_What you will do_
Every record is to be copied unchanged, except that its pictures are removed.

_Supplied information_
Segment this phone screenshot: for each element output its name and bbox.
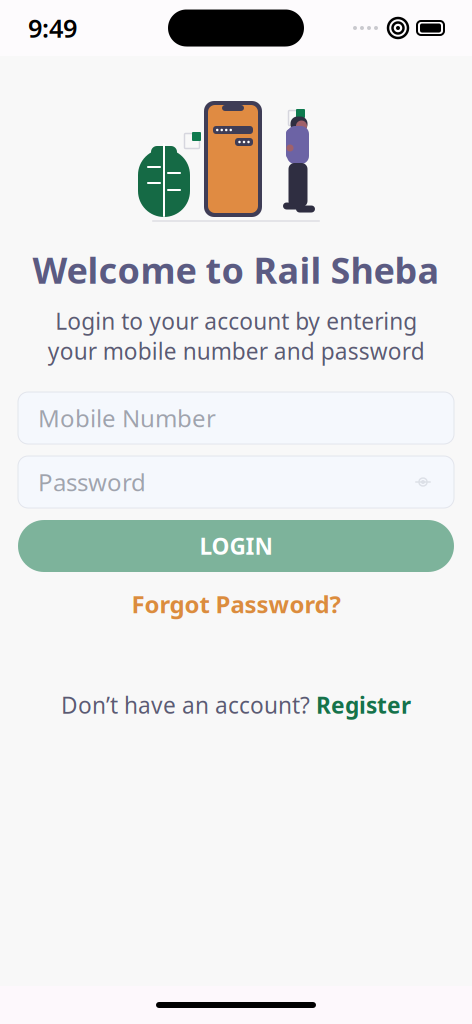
staticText: 9:49 bbox=[28, 11, 77, 45]
staticText: Password bbox=[38, 466, 146, 498]
button[interactable]: LOGIN bbox=[18, 520, 454, 572]
staticText: Mobile Number bbox=[38, 402, 216, 434]
staticText: Login to your account by entering your m… bbox=[48, 306, 424, 366]
staticText: Welcome to Rail Sheba bbox=[32, 246, 440, 294]
staticText: Forgot Password? bbox=[132, 588, 340, 620]
staticText: Don’t have an account? bbox=[61, 690, 310, 720]
staticText: Register bbox=[316, 690, 411, 720]
staticText: LOGIN bbox=[200, 531, 272, 561]
button[interactable]: Show password bbox=[412, 471, 434, 493]
button[interactable]: Forgot Password? bbox=[118, 580, 354, 628]
button[interactable]: Don’t have an account? bbox=[61, 682, 411, 728]
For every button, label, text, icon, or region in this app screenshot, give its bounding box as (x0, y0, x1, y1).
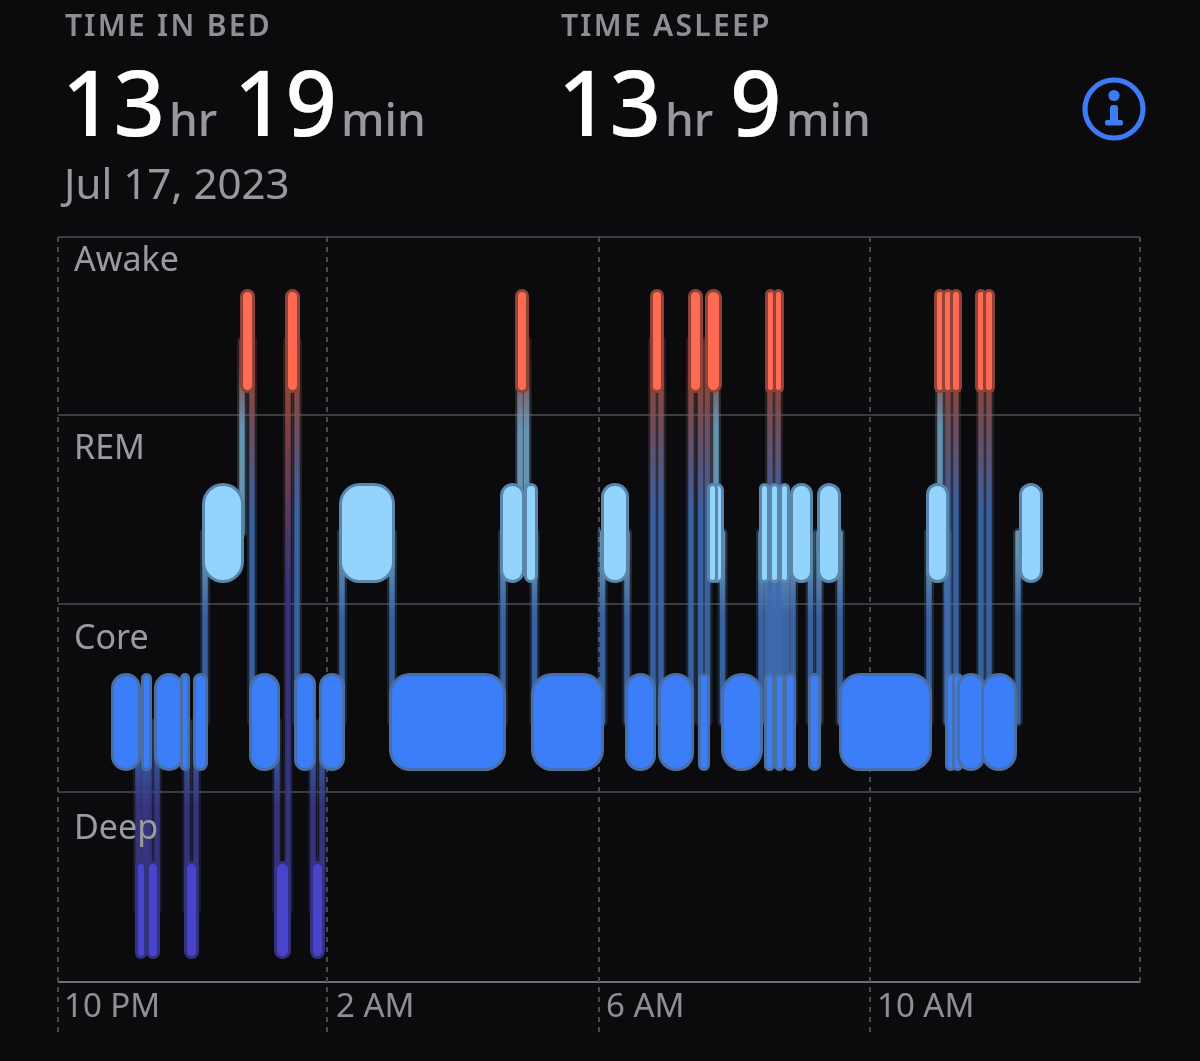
staticText: 19 (234, 40, 337, 163)
staticText: 10 PM (64, 982, 161, 1027)
staticText: 13 (62, 40, 165, 163)
staticText: REM (74, 423, 145, 469)
button[interactable] (1081, 76, 1147, 142)
staticText: 6 AM (606, 982, 685, 1027)
staticText: min (341, 87, 426, 150)
staticText: TIME IN BED (65, 4, 273, 45)
staticText: hr (169, 87, 218, 150)
staticText: Deep (74, 803, 159, 849)
staticText: 2 AM (336, 982, 415, 1027)
staticText: Core (74, 613, 149, 659)
staticText: 13 (558, 40, 661, 163)
staticText: Awake (74, 235, 179, 281)
staticText: hr (665, 87, 714, 150)
staticText: 9 (730, 40, 782, 163)
staticText: 10 AM (877, 982, 975, 1027)
staticText: min (786, 87, 871, 150)
staticText: TIME ASLEEP (561, 4, 772, 45)
staticText: Jul 17, 2023 (64, 154, 290, 211)
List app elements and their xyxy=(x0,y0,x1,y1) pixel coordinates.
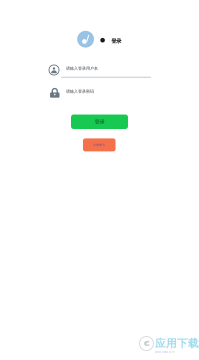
staticText: 请输入登录密码 xyxy=(66,89,94,94)
staticText: 登录 xyxy=(94,118,104,125)
button[interactable]: 注册账号 xyxy=(83,138,116,151)
staticText: 请输入登录用户名 xyxy=(66,66,98,71)
staticText: www.xiazai.com xyxy=(155,350,174,354)
button[interactable]: 登录 xyxy=(71,114,128,129)
staticText: 应用下载 xyxy=(155,337,199,350)
staticText: 注册账号 xyxy=(93,143,105,147)
staticText: 登录 xyxy=(111,38,121,44)
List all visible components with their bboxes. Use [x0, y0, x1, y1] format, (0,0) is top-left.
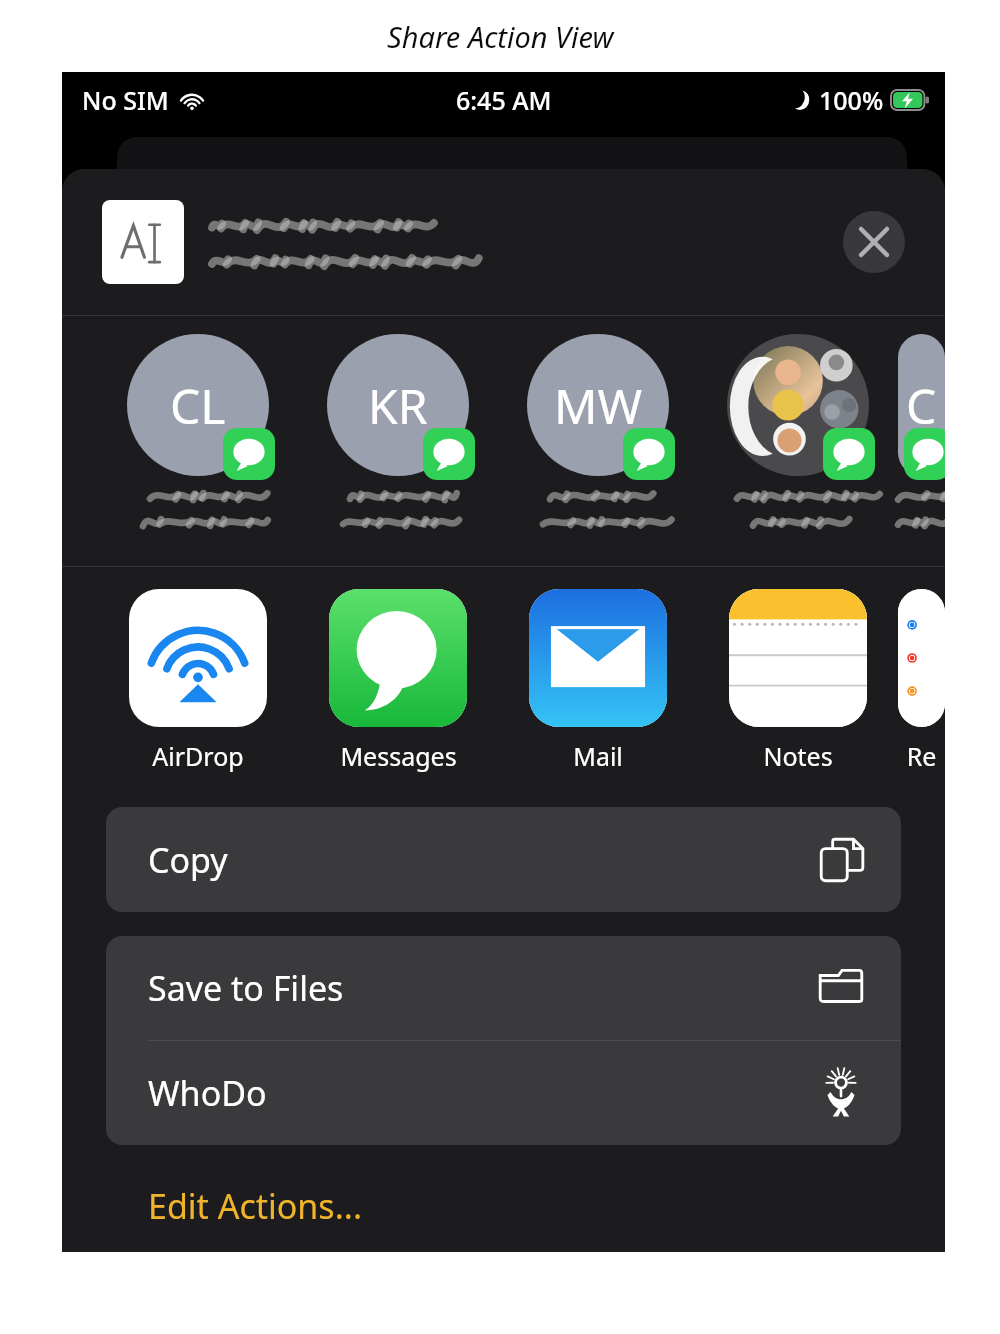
staticText: CL [170, 373, 226, 438]
button[interactable]: KR [298, 334, 498, 532]
button[interactable]: Messages [298, 589, 498, 773]
button[interactable]: Notes [698, 589, 898, 773]
button[interactable]: MW [498, 334, 698, 532]
button[interactable]: CL [98, 334, 298, 532]
button[interactable]: AirDrop [98, 589, 298, 773]
button[interactable]: Close [843, 211, 905, 273]
button[interactable]: Edit Actions... [106, 1175, 901, 1237]
button[interactable]: C [898, 334, 945, 532]
staticText: Messages [340, 739, 457, 773]
staticText: MW [554, 373, 643, 438]
staticText: Edit Actions... [148, 1183, 362, 1229]
staticText: No SIM [82, 83, 169, 117]
staticText: Mail [573, 739, 623, 773]
staticText: Notes [763, 739, 833, 773]
button[interactable]: Save to Files [106, 936, 901, 1040]
button[interactable]: Mail [498, 589, 698, 773]
staticText: C [906, 373, 937, 438]
staticText: 6:45 AM [456, 83, 552, 117]
staticText: KR [368, 373, 428, 438]
button[interactable] [698, 334, 898, 532]
staticText: WhoDo [148, 1070, 267, 1116]
staticText: Copy [148, 837, 228, 883]
staticText: Reminders [898, 739, 945, 777]
button[interactable]: WhoDo [106, 1041, 901, 1145]
staticText: Share Action View [387, 17, 614, 56]
button[interactable]: Reminders [898, 589, 945, 777]
staticText: Save to Files [148, 965, 344, 1011]
staticText: AirDrop [152, 739, 244, 773]
button[interactable]: Copy [106, 807, 901, 912]
staticText: 100% [819, 83, 884, 117]
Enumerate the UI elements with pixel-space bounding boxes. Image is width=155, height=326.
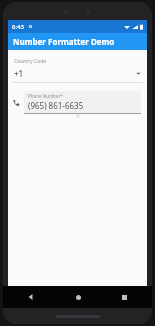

_Solution_
Segment this phone screenshot: for each element output its name and bbox.
staticText: 9:49 bbox=[28, 11, 77, 45]
staticText: Password bbox=[38, 466, 146, 498]
button[interactable]: LOGIN bbox=[18, 520, 454, 572]
staticText: Mobile Number bbox=[38, 402, 216, 434]
staticText: Login to your account by entering your m… bbox=[48, 306, 424, 366]
staticText: Welcome to Rail Sheba bbox=[32, 246, 440, 294]
staticText: Forgot Password? bbox=[132, 588, 340, 620]
staticText: Don’t have an account? bbox=[61, 690, 310, 720]
staticText: Register bbox=[316, 690, 411, 720]
staticText: LOGIN bbox=[200, 531, 272, 561]
button[interactable]: Show password bbox=[412, 471, 434, 493]
button[interactable]: Forgot Password? bbox=[118, 580, 354, 628]
button[interactable]: Don’t have an account? bbox=[61, 682, 411, 728]
For every button, label, text, icon, or region in this app screenshot, give its bounding box as (x0, y0, x1, y1).
staticText: 19 (234, 40, 337, 163)
staticText: 10 PM (64, 982, 161, 1027)
staticText: 13 (62, 40, 165, 163)
staticText: REM (74, 423, 145, 469)
button[interactable] (1081, 76, 1147, 142)
staticText: 6 AM (606, 982, 685, 1027)
staticText: min (341, 87, 426, 150)
staticText: TIME IN BED (65, 4, 273, 45)
staticText: hr (169, 87, 218, 150)
staticText: Deep (74, 803, 159, 849)
staticText: 2 AM (336, 982, 415, 1027)
staticText: Core (74, 613, 149, 659)
staticText: 13 (558, 40, 661, 163)
staticText: Awake (74, 235, 179, 281)
staticText: hr (665, 87, 714, 150)
staticText: 9 (730, 40, 782, 163)
staticText: 10 AM (877, 982, 975, 1027)
staticText: min (786, 87, 871, 150)
staticText: TIME ASLEEP (561, 4, 772, 45)
staticText: Jul 17, 2023 (64, 154, 290, 211)
List app elements and their xyxy=(x0,y0,x1,y1) pixel coordinates.
staticText: 请输入登录密码 xyxy=(66,89,94,94)
staticText: 登录 xyxy=(94,118,104,125)
button[interactable]: 注册账号 xyxy=(83,138,116,151)
staticText: 请输入登录用户名 xyxy=(66,66,98,71)
staticText: www.xiazai.com xyxy=(155,350,174,354)
button[interactable]: 登录 xyxy=(71,114,128,129)
staticText: 应用下载 xyxy=(155,337,199,350)
staticText: 注册账号 xyxy=(93,143,105,147)
staticText: 登录 xyxy=(111,38,121,44)
List all visible components with their bboxes. Use [x0, y0, x1, y1] format, (0,0) is top-left.
staticText: CL [170, 373, 226, 438]
button[interactable]: KR [298, 334, 498, 532]
button[interactable]: Messages [298, 589, 498, 773]
button[interactable]: Notes [698, 589, 898, 773]
button[interactable]: MW [498, 334, 698, 532]
button[interactable]: CL [98, 334, 298, 532]
button[interactable]: AirDrop [98, 589, 298, 773]
button[interactable]: Close [843, 211, 905, 273]
button[interactable]: Edit Actions... [106, 1175, 901, 1237]
button[interactable]: C [898, 334, 945, 532]
staticText: Messages [340, 739, 457, 773]
staticText: MW [554, 373, 643, 438]
staticText: Edit Actions... [148, 1183, 362, 1229]
staticText: No SIM [82, 83, 169, 117]
staticText: Mail [573, 739, 623, 773]
staticText: Notes [763, 739, 833, 773]
button[interactable]: Save to Files [106, 936, 901, 1040]
button[interactable]: Mail [498, 589, 698, 773]
staticText: C [906, 373, 937, 438]
staticText: 6:45 AM [456, 83, 552, 117]
staticText: KR [368, 373, 428, 438]
button[interactable] [698, 334, 898, 532]
staticText: WhoDo [148, 1070, 267, 1116]
staticText: Copy [148, 837, 228, 883]
staticText: Reminders [898, 739, 945, 777]
button[interactable]: WhoDo [106, 1041, 901, 1145]
staticText: Share Action View [387, 17, 614, 56]
button[interactable]: Reminders [898, 589, 945, 777]
staticText: Save to Files [148, 965, 344, 1011]
staticText: AirDrop [152, 739, 244, 773]
button[interactable]: Copy [106, 807, 901, 912]
staticText: 100% [819, 83, 884, 117]
Enumerate the UI elements with pixel-space bounding boxes. Image is width=155, height=326.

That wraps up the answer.